SUMMARY: ThreadSanitizer: data race lib/memory.c:130 in qfree

Version

master

How to reproduce

I am running configure with --enable-thread-sanitizer`` and--enable-undefined-sanitizer`

Expected behavior

FRR should not trigger any issues

Actual behavior

FRR triggers issues

Additional context

No response

Checklist

eqvinox commented 3 months ago

First one:

WARNING: ThreadSanitizer: data race (pid=84571)
  Atomic read of size 4 at 0x7b200000bd18 by thread T1:
    #0 seqlock_timedwait lib/seqlock.c:204 (libfrr.so.0+0x515d55)
    #1 rcu_main lib/frrcu.c:437 (libfrr.so.0+0x349397)

  Previous write of size 8 at 0x7b200000bd18 by main thread:
    [failed to restore the stack]

I have no idea what to do here. I'm willing to bet that the access by the main thread is in fact the initialization :disappointed:

eqvinox commented 3 months ago

Second one & third one seem to be identical:

WARNING: ThreadSanitizer: data race (pid=84571)
  Write of size 8 at 0x7b1800000020 by thread T1:
    #0 free ../../../../src/libsanitizer/tsan/tsan_interceptors_posix.cpp:706 (libtsan.so.2+0x4a3fe)
    #1 qfree lib/memory.c:130 (libfrr.so.0+0x3f5b99)
    #2 rcu_do lib/frrcu.c:378 (libfrr.so.0+0x348eff)
    #3 rcu_main lib/frrcu.c:448 (libfrr.so.0+0x349581)

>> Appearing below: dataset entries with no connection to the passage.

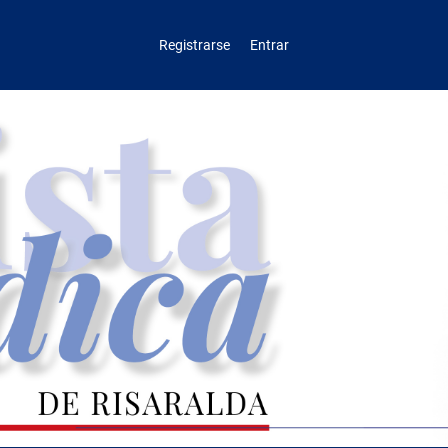
Registrarse
Entrar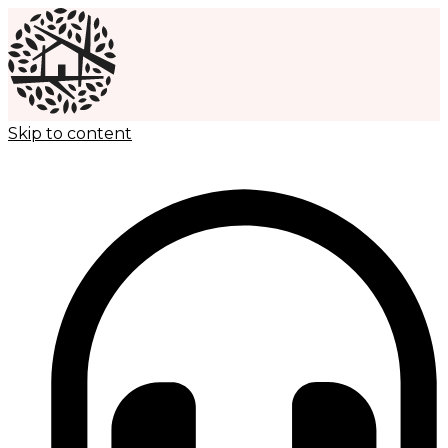
Skip to content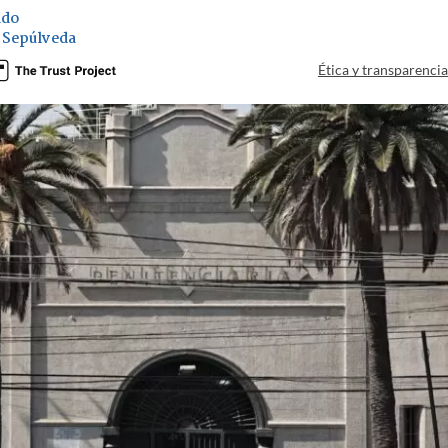
ado
 Sepúlveda
Ética y transparenci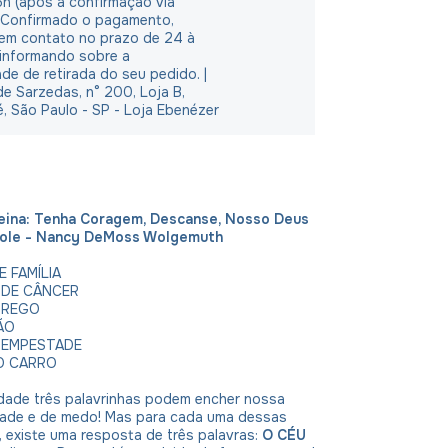
5h (após a confirmação via
 Confirmado o pagamento,
em contato no prazo de 24 à
 informando sobre a
ade de retirada do seu pedido. |
e Sarzedas, n° 200, Loja B,
é, São Paulo - SP - Loja Ebenézer
eina: Tenha Coragem, Descanse, Nosso Deus
role - Nancy DeMoss Wolgemuth
 FAMÍLIA
DE CÂNCER
PREGO
ÃO
TEMPESTADE
O CARRO
idade três palavrinhas podem encher nossa
dade e de medo! Mas para cada uma dessas
 existe uma resposta de três palavras:
O CÉU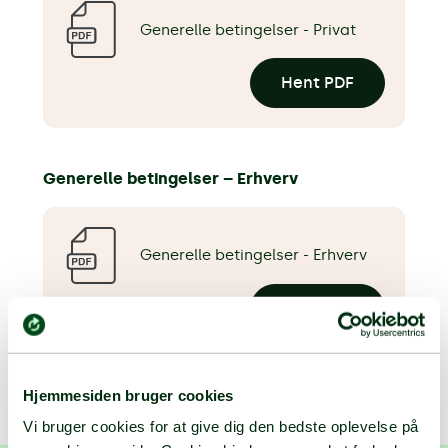
Generelle betingelser - Privat
Hent PDF
Generelle betingelser – Erhverv
Generelle betingelser - Erhverv
Hent PDF
Hjemmesiden bruger cookies
Vi bruger cookies for at give dig den bedste oplevelse på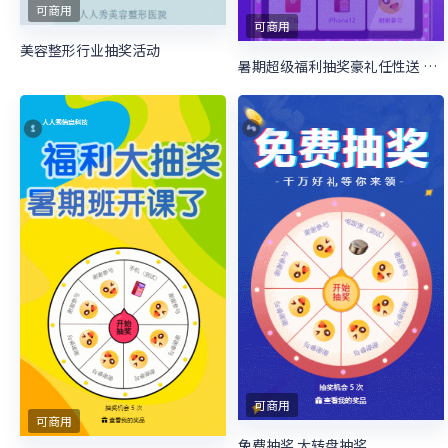
可商用
可商用
美容整形行业抽奖活动
暑期超级福利抽奖豪礼任性送 暑期培训抽奖活动
可商用
可商用
免费抽奖 大转盘抽奖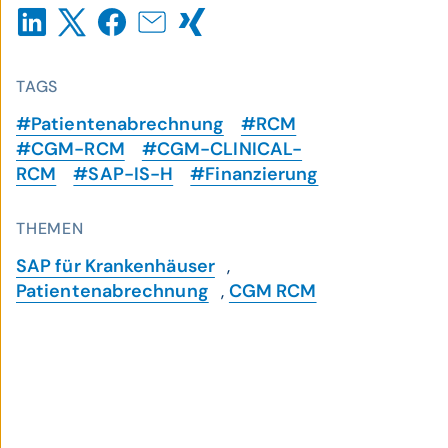
TAGS
#Patientenabrechnung
#RCM
#CGM-RCM
#CGM-CLINICAL-
RCM
#SAP-IS-H
#Finanzierung
THEMEN
SAP für Krankenhäuser
,
Patientenabrechnung
,
CGM RCM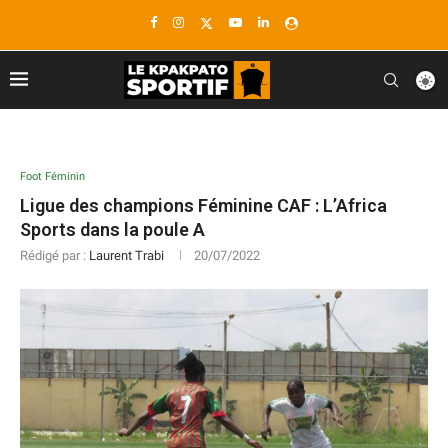
Foot Féminin
Ligue des champions Féminine CAF : L’Africa
Sports dans la poule A
Rédigé par :
Laurent Trabi
20/07/2022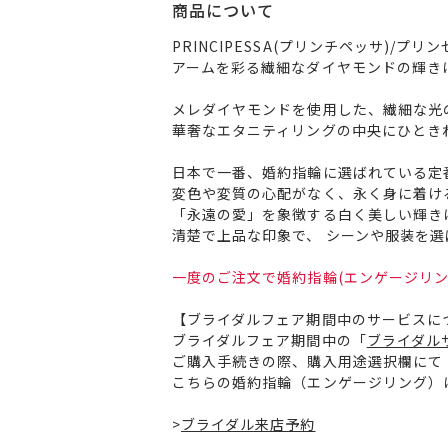
商品について
PRINCIPESSA(プリンチペッサ)/プリ
アームを彩る繊細なダイヤモンドの輝き
メレダイヤモンドを使用した、繊細な光
華奢なエタニティリングの中央にひとき
日本で一番、婚約指輪に選ばれている定
変色や変質の心配がなく、永く身に着け
「永遠の愛」を象徴する白く美しい輝き
清楚で上品な印象で、 シーンや服装を
一度のご注文で婚約指輪(エンゲージリン
【ブライダルフェア期間中のサービスに
ブライダルフェア期間中の「
ブライダル
ご購入手続きの際、購入用途選択欄にて
こちらの婚約指輪（エンゲージリング）
>
ブライダル来店予約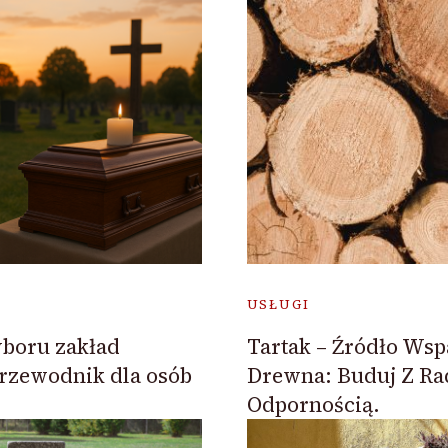
USŁUGI
boru zakład
Tartak – Źródło Wsp
rzewodnik dla osób
Drewna: Buduj Z Rad
Odpornością.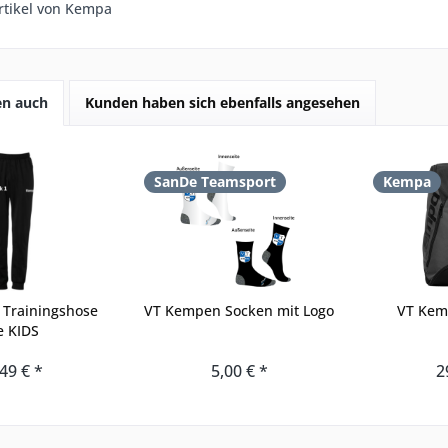
rtikel von Kempa
en auch
Kunden haben sich ebenfalls angesehen
SanDe Teamsport
Kempa
Trainingshose
VT Kempen Socken mit Logo
VT Kem
e KIDS
49 € *
5,00 € *
2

  Previous atomic write of size 8 at 0x7b1800000020 by main thread:
    #0 atomlist_add_tail lib/atomlist.c:76 (libfrr.so.0+0x29caf1)
    #1 rcu_heads_add_tail lib/frrcu.c:49 (libfrr.so.0+0x347435)
    #2 rcu_bump lib/frrcu.c:255 (libfrr.so.0+0x348233)
    #3 rcu_bump_maybe lib/frrcu.c:295 (libfrr.so.0+0x348383)
    #4 rcu_read_unlock lib/frrcu.c:320 (libfrr.so.0+0x348795)
    #5 fd_poll lib/event.c:894 (libfrr.so.0+0x58d1c3)
    #6 event_fetch lib/event.c:1855 (libfrr.so.0+0x59759a)
    #7 frr_run lib/libfrr.c:1216 (libfrr.so.0+0x3b36be)
    #8 main bgpd/bgp_main.c:551 (bgpd+0x49baa2)

Er… the data structure is being freed and that's detected as a race? I'm randomly guessing but maybe it fails to understand that those bytes are no longer referenced from multiple threads at that point?